Much of this is known as white and black propaganda. The most common form of propaganda remains the white propaganda. This is the propaganda that does not hide its origin or nature. Yet, white propaganda is to be distinguished from black propaganda where the origin of a story is disguised, and for which it is often used to discredit an opposing side.

Crucial to pretty much all of this is the conviction of PR experts that it is imperative to get a story out fast and thereby dominate the information domain. This is the all important agenda setting. Beyond all this, it remains imperative to realize that the global media gravitates toward information that is pre-packaged for easy dissemination and consumption. Corporate media will nearly always favor, timely, plausible, short, sexy (e.g. the infamous sexed-up dossier), emotion stirring, and presents a full and complete story.

With the latest advancements – and this not only in manipulative technologies like machine learning – consumers are, quite literally overwhelmed. Ordinary consumers of news reports face ever more advanced manipulative capabilities developed by those that bring the news. These are engineered by news corporations and by so-called social media, i.e. Internet corporations. These have created a more sophisticated propaganda apparatus.

Today, this apparatus is furnished with the ability to move misinformation, disinformation, falsehoods, semi-lies, and outright propaganda not just around a nation but also around the world. This ability has grown exponentially with - thanks - to the Internet, and – perhaps even more importantly – with more and more people getting their news from the Internet. Today, 8 out of 10 Americans get their news from the Internet.

The power and influence of corporate PR, the power and influence of those who create “strategic information operations” (PsyOps, e.g. war propaganda and psychological warfare), and the power of those who use the knowledge gained from PsyOps and convert them into corporate PR grow almost daily.

This marks corporate PR’s ability to reach ever deeper and ever faster into corporate news outlets.

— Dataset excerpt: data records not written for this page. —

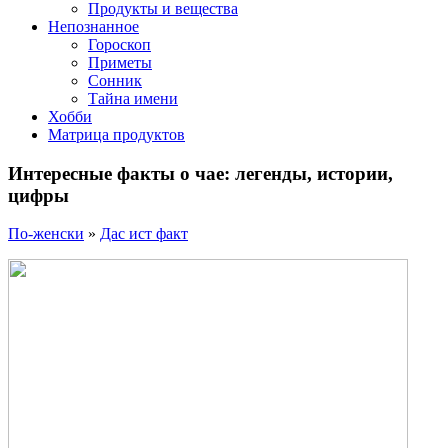
Продукты и вещества
Непознанное
Гороскоп
Приметы
Сонник
Тайна имени
Хобби
Матрица продуктов
Интересные факты о чае: легенды, истории,
цифры
По-женски
»
Дас ист факт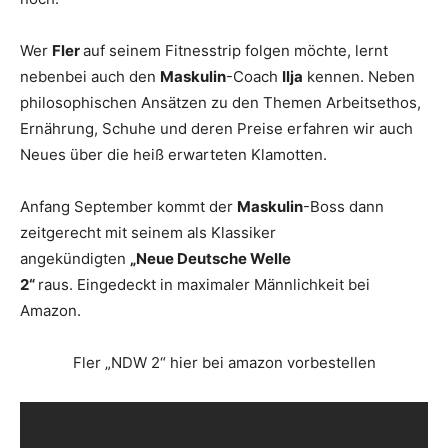
Wer
Fler
auf seinem Fitnesstrip folgen möchte, lernt
nebenbei auch den
Maskulin
-Coach
Ilja
kennen. Neben
philosophischen Ansätzen zu den Themen Arbeitsethos,
Ernährung, Schuhe und deren Preise erfahren wir auch
Neues über die heiß erwarteten Klamotten.
Anfang September kommt der
Maskulin
-Boss dann
zeitgerecht mit seinem als Klassiker
angekündigten
„Neue Deutsche Welle
2“
raus. Eingedeckt in maximaler Männlichkeit bei
Amazon.
Fler „NDW 2“ hier bei amazon vorbestellen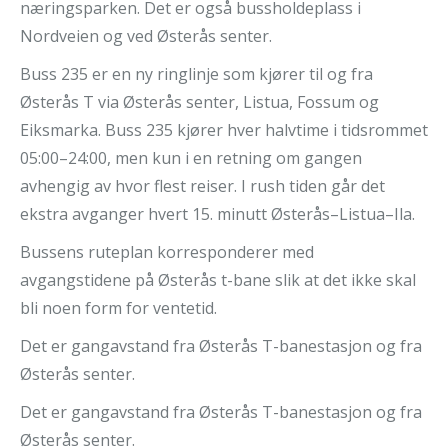
næringsparken. Det er også bussholdeplass i
Nordveien og ved Østerås senter.
Buss 235 er en ny ringlinje som kjører til og fra
Østerås T via Østerås senter, Listua, Fossum og
Eiksmarka. Buss 235 kjører hver halvtime i tidsrommet
05:00–24:00, men kun i en retning om gangen
avhengig av hvor flest reiser. I rush tiden går det
ekstra avganger hvert 15. minutt Østerås–Listua–Ila.
Bussens ruteplan korresponderer med
avgangstidene på Østerås t-bane slik at det ikke skal
bli noen form for ventetid.
Det er gangavstand fra Østerås T-banestasjon og fra
Østerås senter.
Det er gangavstand fra Østerås T-banestasjon og fra
Østerås senter.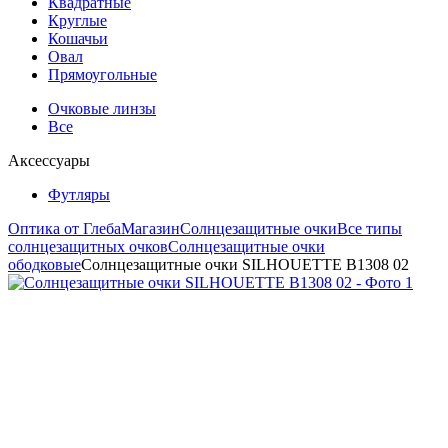
Квадратные
Круглые
Кошачьи
Овал
Прямоугольные
Очковые линзы
Все
Аксессуары
Футляры
Оптика от Глеба
Магазин
Солнцезащитные очки
Все типы
солнцезащитных очков
Солнцезащитные очки
ободковые
Солнцезащитные очки SILHOUETTE B1308 02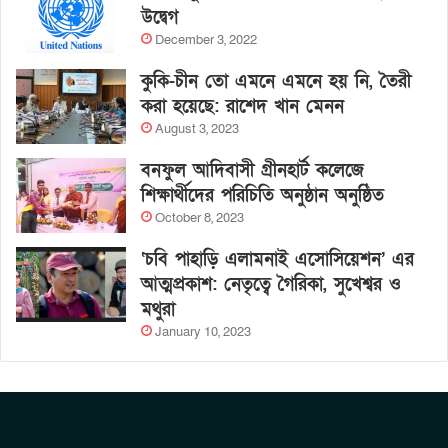
উদ্বেগ
December 3, 2022
কুকি-চীন তো এমনে এমনে হয় নি, তৈরী
করা হয়েছে: রাশেদ খান মেনন
August 3, 2023
বনফুল আদিবাসী গ্রীনহার্ট কলেজে
শিক্ষার্থীদের পরিচিতি অনুষ্ঠান অনুষ্ঠিত
October 8, 2023
‘চবি পাহাড়ি এলামনাই এসোসিয়েশন’ এর
আত্মপ্রকাশ: নেতৃত্বে গৈরিকা, সুখেশ্বর ও
মথুরা
January 10, 2023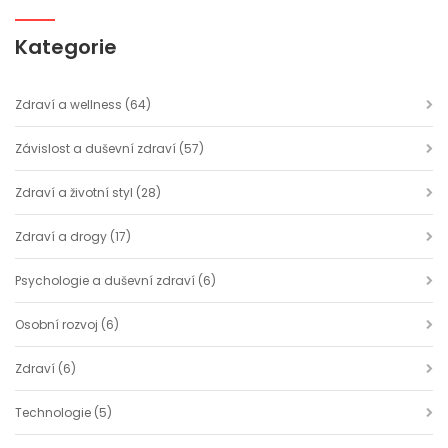
Kategorie
Zdraví a wellness
(64)
Závislost a duševní zdraví
(57)
Zdraví a životní styl
(28)
Zdraví a drogy
(17)
Psychologie a duševní zdraví
(6)
Osobní rozvoj
(6)
Zdraví
(6)
Technologie
(5)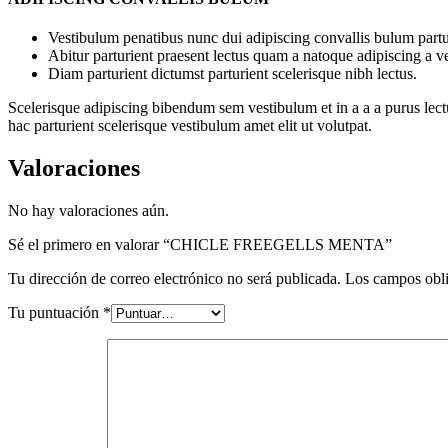
Vestibulum penatibus nunc dui adipiscing convallis bulum partu
Abitur parturient praesent lectus quam a natoque adipiscing a 
Diam parturient dictumst parturient scelerisque nibh lectus.
Scelerisque adipiscing bibendum sem vestibulum et in a a a purus lect
hac parturient scelerisque vestibulum amet elit ut volutpat.
Valoraciones
No hay valoraciones aún.
Sé el primero en valorar “CHICLE FREEGELLS MENTA”
Tu dirección de correo electrónico no será publicada.
Los campos obli
Tu puntuación
*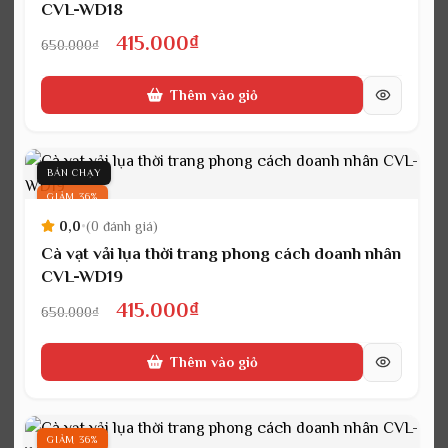
CVL-WD18
Giá
Giá
415.000
₫
650.000
₫
gốc
hiện
Thêm vào giỏ
là:
tại
650.000₫.
là:
415.000₫.
BÁN CHẠY
GIẢM 36%
0,0
•
(0 đánh giá)
Cà vạt vải lụa thời trang phong cách doanh nhân
CVL-WD19
Giá
Giá
415.000
₫
650.000
₫
gốc
hiện
Thêm vào giỏ
là:
tại
650.000₫.
là:
415.000₫.
GIẢM 36%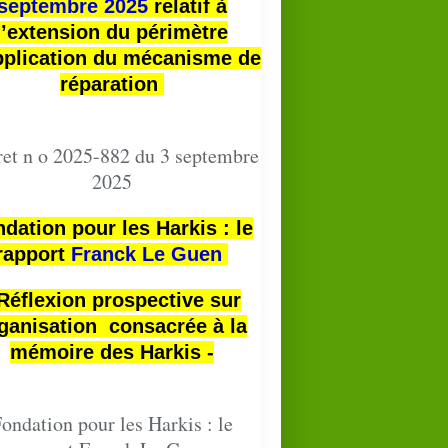
septembre 2025
relatif à
l’extension du périmètre
pplication du mécanisme de
réparation
et n o 2025-882 du 3 septembre
2025
dation pour les Harkis : le
rapport
Franck Le Guen
 Réflexion prospective sur
ganisation consacrée à la
mémoire des Harkis -
ondation pour les Harkis : le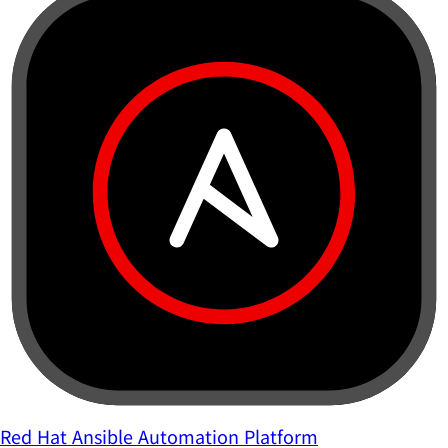
Red Hat Ansible Automation Platform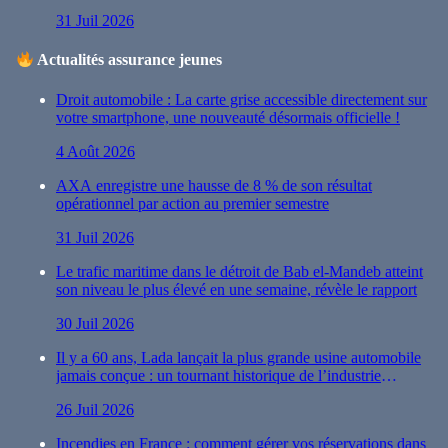
31 Juil 2026
Actualités assurance jeunes
Droit automobile : La carte grise accessible directement sur
votre smartphone, une nouveauté désormais officielle !
4 Août 2026
AXA enregistre une hausse de 8 % de son résultat
opérationnel par action au premier semestre
31 Juil 2026
Le trafic maritime dans le détroit de Bab el-Mandeb atteint
son niveau le plus élevé en une semaine, révèle le rapport
30 Juil 2026
Il y a 60 ans, Lada lançait la plus grande usine automobile
jamais conçue : un tournant historique de l’industrie
automobile
26 Juil 2026
Incendies en France : comment gérer vos réservations dans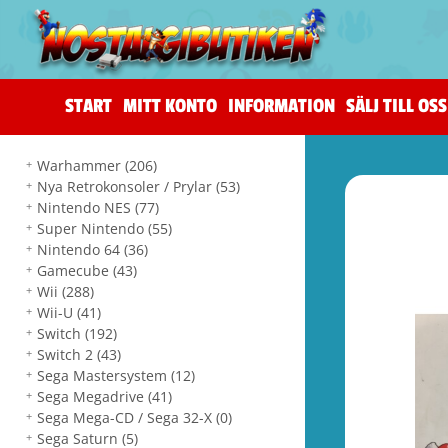
START
MITT KONTO
INFORMATION
SÄLJ TILL OSS
Warhammer
(206)
Nya Retrokonsoler / Prylar
(53)
Nintendo NES
(77)
Super Nintendo
(55)
Nintendo 64
(36)
Gamecube
(43)
Wii
(288)
Wii-U
(41)
Switch
(192)
Switch 2
(43)
Sega Mastersystem
(12)
Sega Megadrive
(41)
Sega Mega-CD / Sega 32-X
(0)
Sega Saturn
(5)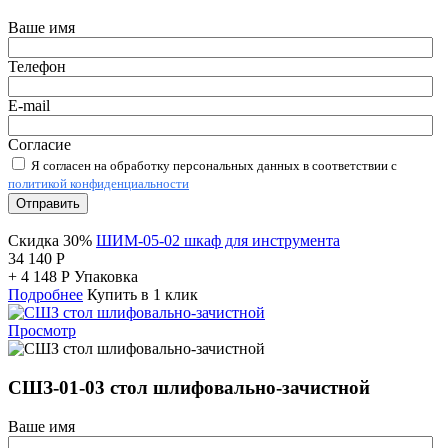
Ваше имя
Телефон
E-mail
Согласие
Я согласен на обработку персональных данных в соответствии с
политикой конфиденциальности
Отправить
Скидка 30%
ШИМ-05-02 шкаф для инструмента
34 140
Р
+
4 148
Р
Упаковка
Подробнее
Купить в 1 клик
Просмотр
СШЗ-01-03 стол шлифовально-зачистной
Ваше имя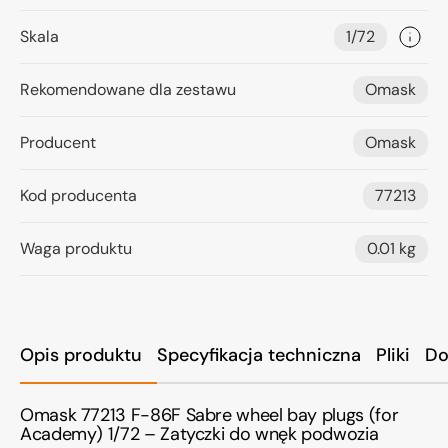
Skala
1/72
Rekomendowane dla zestawu
Omask
Producent
Omask
Kod producenta
77213
Waga produktu
0.01 kg
Opis produktu
Specyfikacja techniczna
Pliki
Do
Omask 77213 F-86F Sabre wheel bay plugs (for
Academy) 1/72 – Zatyczki do wnęk podwozia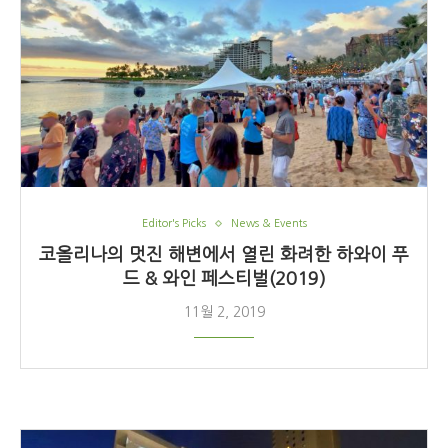
Editor's Picks
News & Events
코올리나의 멋진 해변에서 열린 화려한 하와이 푸
드 & 와인 페스티벌(2019)
11월 2, 2019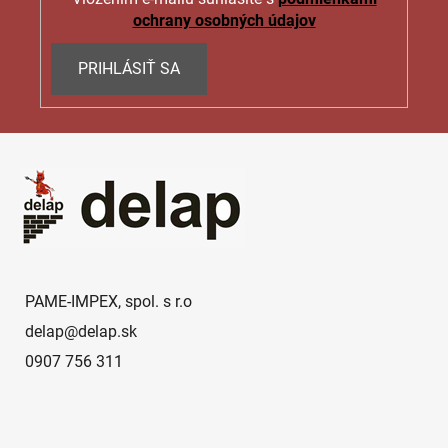
p
ochrany osobných údajov
i
s
PRIHLÁSIŤ SA
u
Z
á
p
ä
t
i
e
PAME-IMPEX, spol. s r.o
delap
@
delap.sk
0907 756 311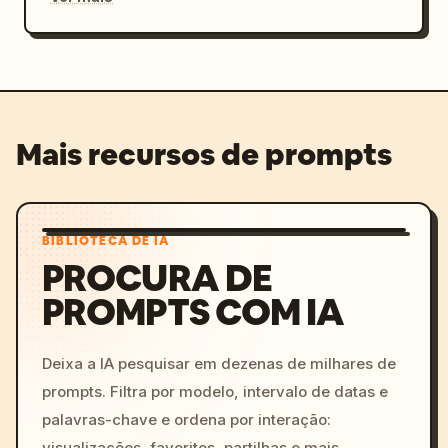
Mais recursos de prompts
BIBLIOTECA DE IA
PROCURA DE
PROMPTS COM IA
Deixa a IA pesquisar em dezenas de milhares de
prompts. Filtra por modelo, intervalo de datas e
palavras-chave e ordena por interação:
visualizações, favoritos, partilhas e mais.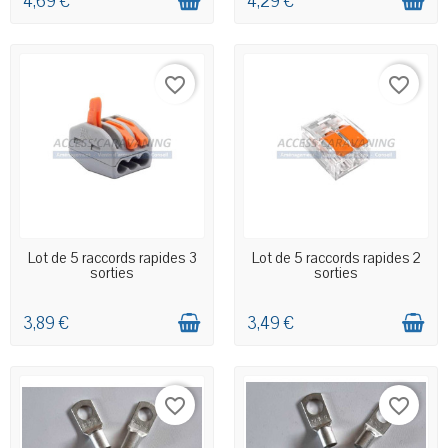
4,69 €
4,29 €
favorite_border
favorite_border
EN STOCK MAGASIN
EN STOCK MAGASIN
Lot de 5 raccords rapides 3
Lot de 5 raccords rapides 2
sorties
sorties
3,89 €
3,49 €
favorite_border
favorite_border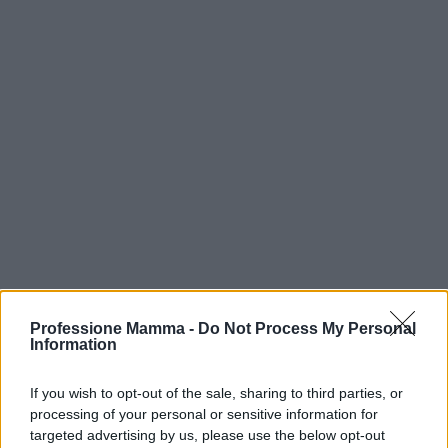
Professione Mamma -
Do Not Process My Personal
Information
If you wish to opt-out of the sale, sharing to third parties, or
processing of your personal or sensitive information for
Continua a leggere
targeted advertising by us, please use the below opt-out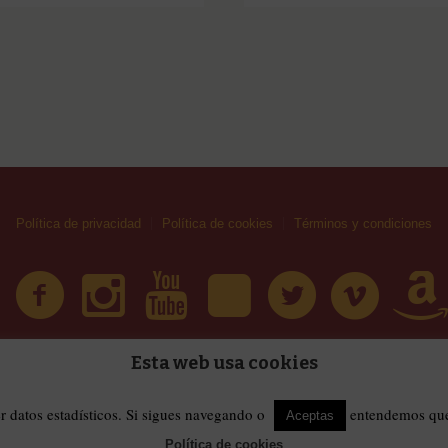
Política de privacidad
Política de cookies
Términos y condiciones
Esta web usa cookies
| Huellas Callejeras © 2019 | Todos los derechos reservad
érminos y condiciones
er datos estadísticos. Si sigues navegando o
entendemos que 
Aceptas
Política de cookies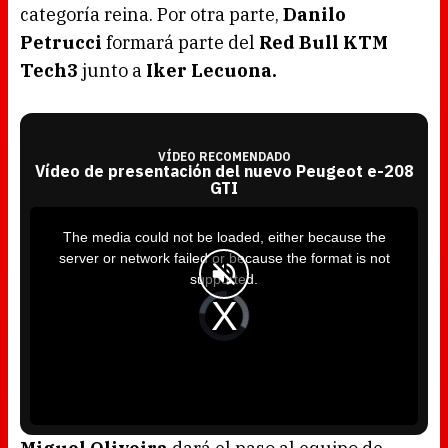
categoría reina. Por otra parte,
Danilo
Petrucci
formará parte del
Red Bull KTM
Tech3
junto a
Iker Lecuona.
VÍDEO RECOMENDADO
Vídeo de presentación del nuevo Peugeot e-208
GTI
T
h
i
The media could not be loaded, either because the
s
i
server or network failed or because the format is not
s
a
supported.
m
o
d
V
a
i
l
d
w
e
i
o
n
P
d
l
o
a
w
y
.
e
r
i
s
l
o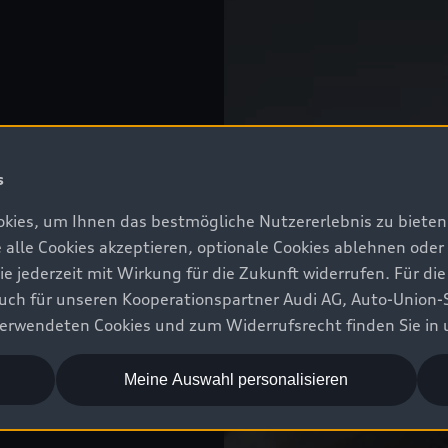
s
kies, um Ihnen das bestmögliche Nutzererlebnis zu bieten.
e alle Cookies akzeptieren, optionale Cookies ablehnen ode
jederzeit mit Wirkung für die Zukunft widerrufen. Für die
 auch für unseren Kooperationspartner Audi AG, Auto-Union-
erwendeten Cookies und zum Widerrufsrecht finden Sie in
Meine Auswahl personalisieren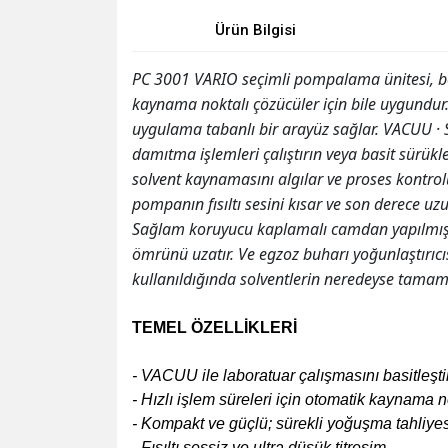
Ürün Bilgisi
PC 3001 VARIO seçimli pompalama ünitesi, ben
kaynama noktalı çözücüler için bile uygundur
uygulama tabanlı bir arayüz sağlar. VACUU · S
damıtma işlemleri çalıştırın veya basit sürük
solvent kaynamasını algılar ve proses kontro
pompanın fısıltı sesini kısar ve son derece uz
Sağlam koruyucu kaplamalı camdan yapılmış gi
ömrünü uzatır. Ve egzoz buharı yoğunlaştırıc
kullanıldığında solventlerin neredeyse tamam
TEMEL ÖZELLİKLERİ
- VACUU ile laboratuar çalışmasını basitleş
- Hızlı işlem süreleri için otomatik kaynama 
- Kompakt ve güçlü; sürekli yoğuşma tahliye
- Fısıltı sessiz ve ultra düşük titreşim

They can and do plant stories that support the prevailing ideology of neoliberal capitalism, legitimize war (Viet Nam, Iraq, Ukraine), make environmental destruction look good – known as greenwashing.

Yet, news agencies and PR outfits can and will watch their manipulative propaganda circulating the planet. Much of this links the two agencies –the hidden persuaders – a mushrooming, ever more powerful, and global PR industry; and an expanding apparatus of propaganda entering our homes via an oligopoly of global media corporations, and the online world of the Internet – run by just twenty corporations.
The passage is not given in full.